Первоначально было девять томов Свода. В первых трёх описывается «священная» (библейская и древнееврейская) история, падение Трои, история стран Древнего Востока и Македонской державы, Древнего Рима и Византии. Тома с четвёртого по восьмой посвящены русской истории периода 1114–1533 годов; в девятом томе и найденном позднее десятом повествуется об истории Московского государства времени Ивана Грозного (события 1535–1542 и 15531567 годов). Девятый том летописного свода носит название Синодального, поскольку он долгое время принадлежал библиотеке Священного синода. Роскошная рукопись вся испещрена многочисленными правками, вставками и зачёркиваниями.
Перед позднейшими исследованиями сразу встал вопрос: кто осмелился превратить в черновик многолетний труд составителей, редакторов, писцов, художников? Кто заставил их заново переписывать огромнейший том? Каждое исправление, внесённое в текст, было учтено, забракованные рисунки переделаны. Так появился второй вариант 9-го тома Лицевого свода – Царственная книга.
Казалось бы, неведомый редактор должен был удовлетвориться сделанным. Но не тут-то было – в Царственной книге зачёркиваний и дополнений, приписок и поправок оказалось в десять раз больше. К тому же таинственный редактор перечеркнул ряд своих прежних вставок и заменил их. Так появился второй вариант Царственной книги.

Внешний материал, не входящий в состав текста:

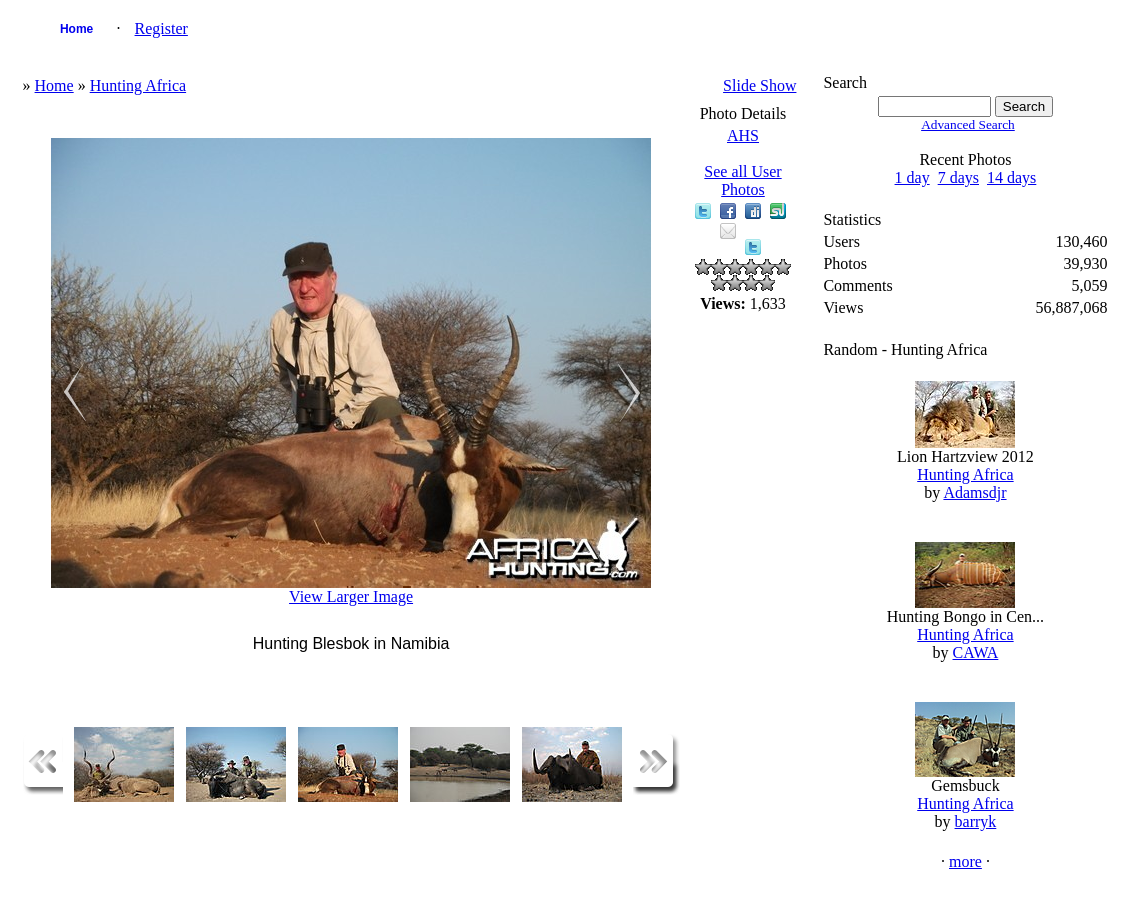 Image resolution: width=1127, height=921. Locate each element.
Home (76, 29)
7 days (958, 177)
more (965, 861)
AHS (743, 135)
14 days (1011, 177)
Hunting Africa (138, 85)
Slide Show (759, 85)
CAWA (976, 652)
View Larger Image (351, 596)
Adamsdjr (974, 492)
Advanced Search (968, 124)
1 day (912, 177)
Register (161, 28)
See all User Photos (742, 180)
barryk (976, 821) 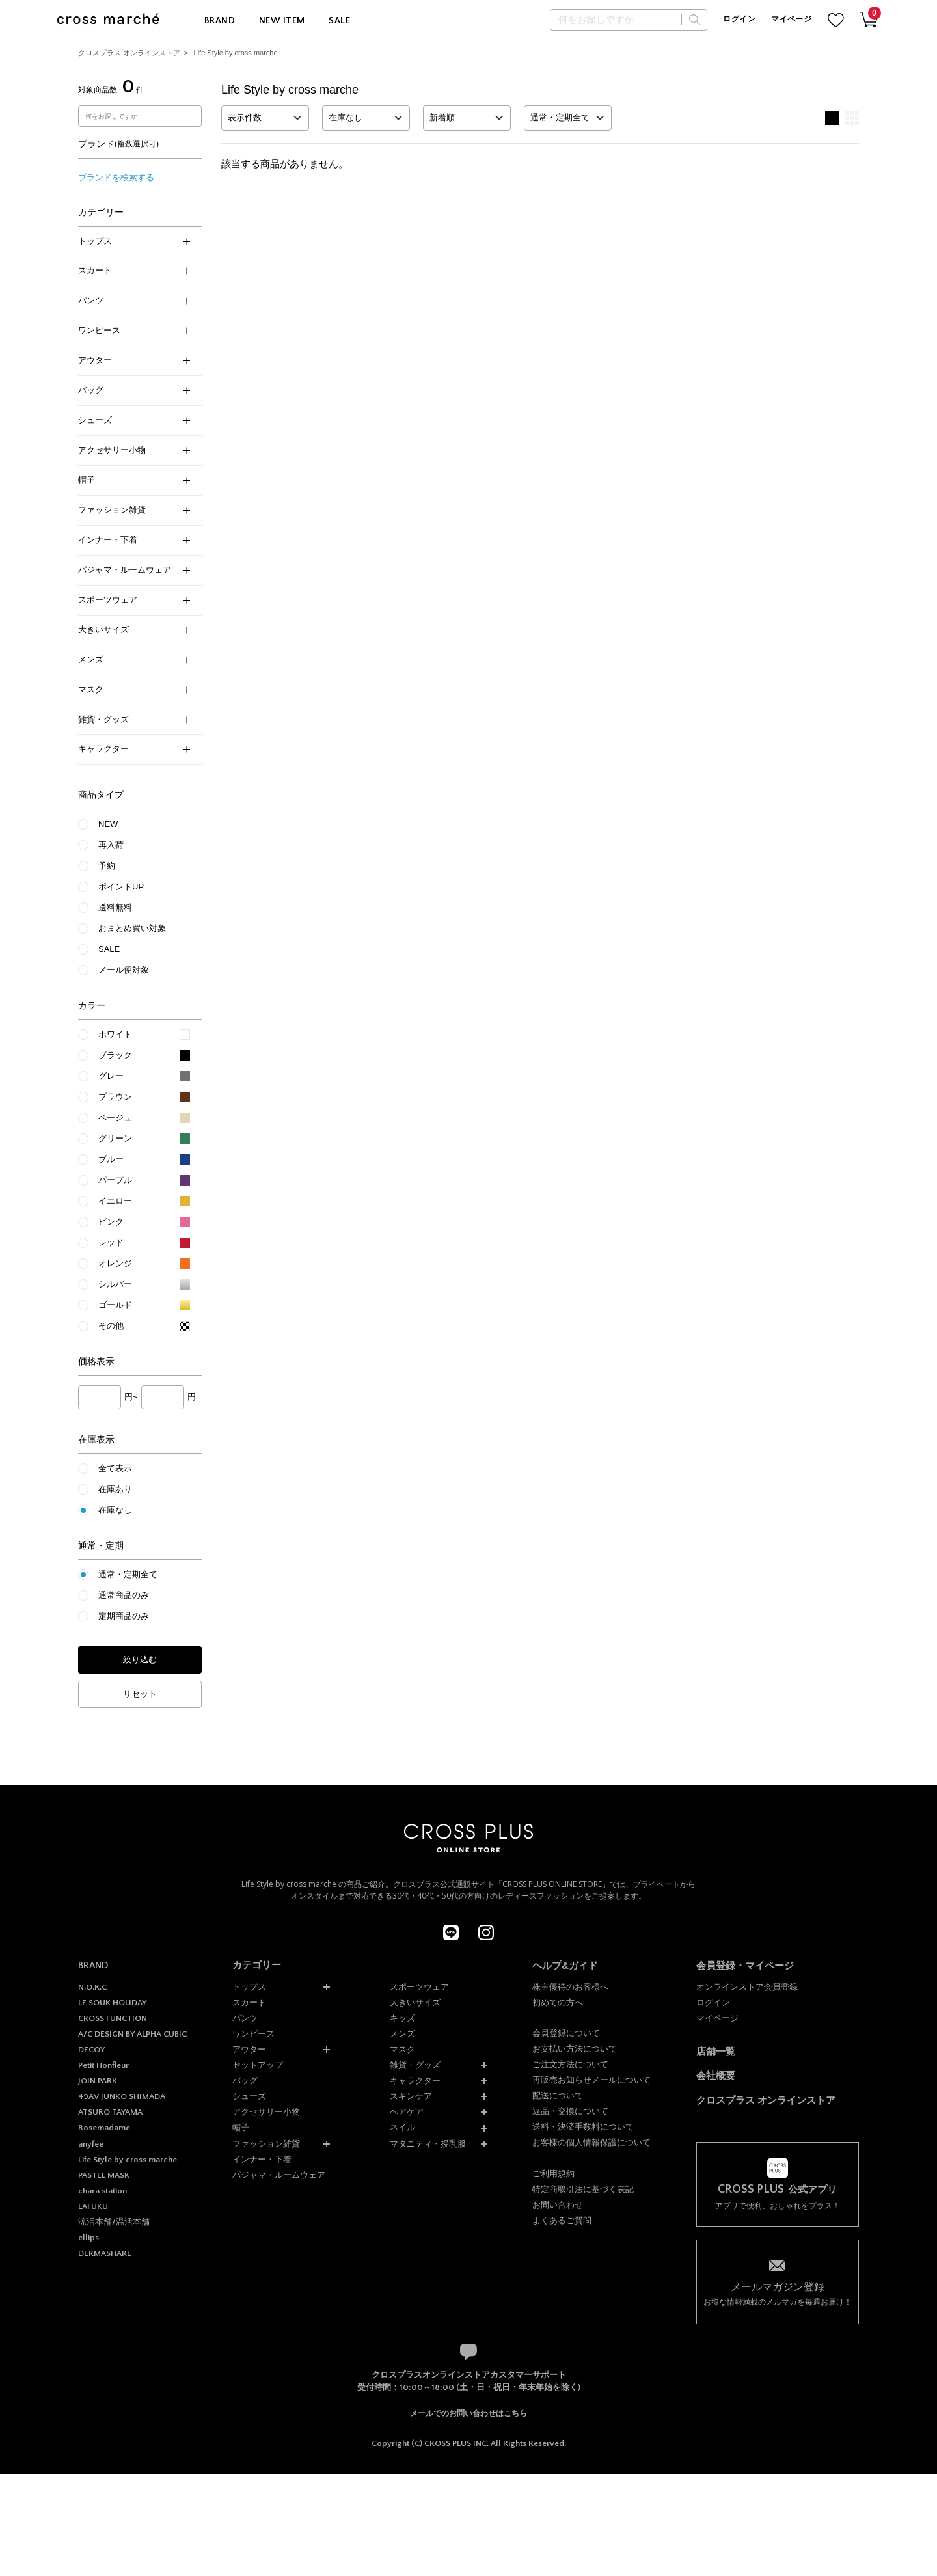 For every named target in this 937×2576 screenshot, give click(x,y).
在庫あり (115, 1489)
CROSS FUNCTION (112, 2018)
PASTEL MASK (103, 2175)
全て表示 (115, 1468)
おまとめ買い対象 (132, 928)
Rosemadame (104, 2127)
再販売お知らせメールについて (591, 2080)
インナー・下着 (134, 540)
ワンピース (134, 330)
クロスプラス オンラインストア (129, 53)
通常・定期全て (127, 1574)
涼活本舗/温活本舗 (114, 2222)
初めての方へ (557, 2002)
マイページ (791, 19)
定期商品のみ (123, 1616)
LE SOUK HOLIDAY (112, 2002)
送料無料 (115, 907)
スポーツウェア (134, 599)
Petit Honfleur (103, 2065)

Царственная книга – это редчайший и единственный случай в науке, когда оказалось возможным проследить черновую историю древнего памятника. И свершил это молодой учёный Даниил Натанович Альшиц.
Первый вывод, который сделал учёный, говорил о том, что два варианта Царственной книги разделял довольно значительный промежуток времени, в который произошло много событий, изменивших прежний взгляд редактора. Самые пространные приписки, растянувшиеся на несколько листов, были вставлены в тех местах, где рассказывалось о наиболее важных периодах царствования Ивана Грозного. Вставки эти делались не просто очевидцем событий, а весьма влиятельным государственным деятелем, который мог позволить себе «портить» своими замечаниями уже готовую роскошную (с тысячами цветных миниатюр!) рукопись, предназначенную для царя и составленную в одном (!) экземпляре.

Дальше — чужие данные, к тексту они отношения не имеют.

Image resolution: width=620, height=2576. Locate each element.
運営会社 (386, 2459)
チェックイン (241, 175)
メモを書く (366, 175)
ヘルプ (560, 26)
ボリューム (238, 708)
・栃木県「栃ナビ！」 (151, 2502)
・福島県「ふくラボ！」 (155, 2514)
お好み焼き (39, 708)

Обширные вставки порой обрамляли и текст, и рисунок рукописи, а иногда целый лист безнадёжно портила одна незначительная поправка. Безжалостный редактор заставлял художников переделывать рисунки, делая сердитые замечания: «Здесь государь написан не к делу». И это под портретом Ивана Грозного! В повелительном тоне редактор указывал, как именно надо исправить рисунок: «Тут написат у государя стол без доспехов[27]
, да стол велик» или «Царя писат тут надобет стара». Непонравившееся изображение свадьбы Ивана Грозного он потребовал «росписат на двое – венчание да брак», то есть дать на эту тему две миниатюры.После автора приписок никто уже не прикасался к книге – на полях её обоих вариантов хозяйничала одна рука. И это была рука человека, облечённого неограниченной властью, присвоившего себе право по своему разумению исправлять и перекраивать официальную московскую летопись. Словом, творить историю Руси. Кто же это мог быть?
В поисках ответа на заданный себе вопрос Альшиц составил перечень неоспоримых признаков, которыми, судя по характеру приписок, обладал загадочный редактор. Конечно, он должен был жить и находиться при царском дворе после 1564 года, последнего из описываемых в Царственной книге.
Это было лицо весьма значительное, обладавшее неограниченными полномочиями, и в редактировании Свода ему принадлежало последнее слово. Его политические взгляды – суть взглядов самого царя. Ивану Грозному он исключительно предан. Это человек с большим политическим кругозором.
Он был в курсе всех важных событий, происходивших и в Кремле (при участии царя), и на самых отдалённых окраинах государства. Он очевидец взятия Казани. Он подробно знаком с секретным делом князя Лобанова-Ростовского, намеревавшегося бежать в Литву, и с историей боярского брожения 1553 года, не говоря уже о ряде других, более мелких, дел.
Конечно, всеми этими признаками могло обладать только одно лицо – сам государь Иван Васильевич Грозный. Но от царя не сохранилось ни одной написанной им буквы. Все указы и грамоты его времени составлялись дьяками, Иван Грозный лишь прилагал к ним царственный перстень.
Пришлось искать дополнительные факты, подкреплявшие догадку учёного. Несомненной принадлежностью царю были его письма, обращённые к князю Курбскому. Сравнение описания и трактовки ряда событий в этих посланиях и в Царственной книге бесспорно свидетельствовало об их идентичности. Многие факты, о которых Грозный упоминал в своих письмах (например, переживания детских лет), знал только он, и они были почти дословно воспроизведены в летописи.